**What to produce**. Set down exactly the stretch of lines below that opens at the line containing "COMPAGNIE DE PHALSBOURG" and continues through the last line of the entries, and nothing else.

+++ Given data

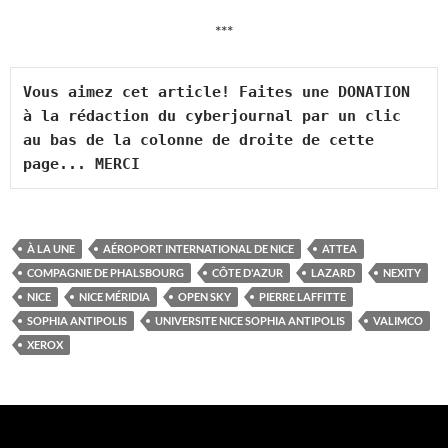
***
Vous aimez cet article! Faites une DONATION 
à la rédaction du cyberjournal par un clic 
au bas de la colonne de droite de cette 
page... MERCI
À LA UNE
AÉROPORT INTERNATIONAL DE NICE
ATTEA
COMPAGNIE DE PHALSBOURG
CÔTE D'AZUR
LAZARD
NEXITY
NICE
NICE MÉRIDIA
OPEN SKY
PIERRE LAFFITTE
SOPHIA ANTIPOLIS
UNIVERSITE NICE SOPHIA ANTIPOLIS
VALIMCO
XEROX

++++++

**Response area**.
COMPAGNIE DE PHALSBOURG
CÔTE D'AZUR
LAZARD
NEXITY
NICE
NICE MÉRIDIA
OPEN SKY
PIERRE LAFFITTE
SOPHIA ANTIPOLIS
UNIVERSITE NICE SOPHIA ANTIPOLIS
VALIMCO
XEROX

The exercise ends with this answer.